Written by: Karl Bielefeldt - @softwarewhys
Published: 8 August 2016
I had the privilege of attending DockerCon 16 in beautiful Seattle, Washington. To understand what I hoped to get out of DockerCon, it would be helpful to know some of the history behind how we use Docker at ADTRAN. Docker is an integral part of our Firefly platform Nathan introduced in a previous blog post, but so far it has also been a hidden part. As one of the keynote speakers at DockerCon said, "Customers don't care about containers." They care about applications, and that's what ADTRAN delivers, in the form of virtual machines. Encapsulated within those virtual machines are fully dockerized applications.
When I was walking around the DockerCon floor, the first question I was often asked was, "Are you a developer or are you in ops?" The question threw me for a loop the first few times I answered, because I mostly consider myself a developer, but from a Docker point of view I also consider myself a sort of "ops by proxy" for our customers.
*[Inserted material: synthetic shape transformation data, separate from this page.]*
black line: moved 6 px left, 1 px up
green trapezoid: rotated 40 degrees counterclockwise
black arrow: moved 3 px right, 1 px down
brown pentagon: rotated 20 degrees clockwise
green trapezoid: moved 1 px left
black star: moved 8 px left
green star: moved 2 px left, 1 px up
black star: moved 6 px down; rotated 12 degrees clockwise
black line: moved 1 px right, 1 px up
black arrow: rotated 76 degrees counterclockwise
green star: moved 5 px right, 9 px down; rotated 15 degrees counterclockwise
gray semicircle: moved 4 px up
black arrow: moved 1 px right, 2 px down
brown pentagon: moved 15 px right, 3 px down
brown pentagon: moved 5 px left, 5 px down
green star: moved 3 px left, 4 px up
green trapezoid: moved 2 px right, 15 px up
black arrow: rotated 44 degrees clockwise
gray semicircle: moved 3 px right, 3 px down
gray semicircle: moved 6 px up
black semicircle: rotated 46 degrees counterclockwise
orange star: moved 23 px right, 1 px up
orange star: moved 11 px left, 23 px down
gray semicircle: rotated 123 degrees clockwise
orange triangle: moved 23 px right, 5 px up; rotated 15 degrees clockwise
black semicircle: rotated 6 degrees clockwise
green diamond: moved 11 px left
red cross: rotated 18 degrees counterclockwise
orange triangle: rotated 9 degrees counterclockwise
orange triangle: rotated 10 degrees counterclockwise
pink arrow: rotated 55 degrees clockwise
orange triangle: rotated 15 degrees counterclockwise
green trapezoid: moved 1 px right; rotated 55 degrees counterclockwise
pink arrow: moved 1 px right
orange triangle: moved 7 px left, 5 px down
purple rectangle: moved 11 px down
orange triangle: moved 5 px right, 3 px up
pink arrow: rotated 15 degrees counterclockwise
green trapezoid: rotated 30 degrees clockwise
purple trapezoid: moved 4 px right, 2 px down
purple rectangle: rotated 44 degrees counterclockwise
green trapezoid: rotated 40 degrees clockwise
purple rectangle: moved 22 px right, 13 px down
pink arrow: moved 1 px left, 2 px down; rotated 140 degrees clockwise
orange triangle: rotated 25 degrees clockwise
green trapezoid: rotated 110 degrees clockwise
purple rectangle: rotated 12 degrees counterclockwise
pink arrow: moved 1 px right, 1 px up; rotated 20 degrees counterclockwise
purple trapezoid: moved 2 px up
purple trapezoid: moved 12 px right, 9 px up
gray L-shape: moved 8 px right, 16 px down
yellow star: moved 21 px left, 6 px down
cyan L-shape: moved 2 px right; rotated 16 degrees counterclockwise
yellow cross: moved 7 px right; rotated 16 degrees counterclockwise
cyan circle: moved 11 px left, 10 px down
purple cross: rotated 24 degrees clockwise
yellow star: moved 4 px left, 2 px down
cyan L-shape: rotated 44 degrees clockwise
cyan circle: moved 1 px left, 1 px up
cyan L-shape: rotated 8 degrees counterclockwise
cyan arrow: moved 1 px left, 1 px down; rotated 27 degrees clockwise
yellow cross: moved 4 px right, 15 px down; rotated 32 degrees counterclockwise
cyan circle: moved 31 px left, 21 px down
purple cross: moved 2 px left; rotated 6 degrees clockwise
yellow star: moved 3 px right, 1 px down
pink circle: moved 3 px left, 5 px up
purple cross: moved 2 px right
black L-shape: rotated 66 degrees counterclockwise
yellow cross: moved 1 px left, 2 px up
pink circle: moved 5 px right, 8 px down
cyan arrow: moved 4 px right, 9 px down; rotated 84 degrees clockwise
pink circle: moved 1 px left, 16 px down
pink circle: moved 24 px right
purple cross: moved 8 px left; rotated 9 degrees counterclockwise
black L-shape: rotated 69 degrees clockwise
Let me explain what I mean by that.
Customers interact with our applications using two tools. One we call cluster-admin, which is basically nothing more than a set of curated Ansible playbooks for administering a cluster of our virtual machines. The other is node-admin, which is a python application we wrote that handles all the orchestration for administering a single node. The Ansible playbooks do some of the typical things like installing rpms, but mostly they make calls into node-admin.
node-admin encapsulates everything needed to start one node's services into a node-admin start command. It:
- Pulls the appropriate images specified in a file that was pushed by an Ansible playbook.
- Sets up the appropriate DNS information in a dnsmasq container.
- Makes sure containers are not already running for a service.
- Adds application-specific environment variables.
- Sets up logging.
- Sets up volumes.
- Sets user and group appropriately so we don't need to run containers as root.
- Starts the containers.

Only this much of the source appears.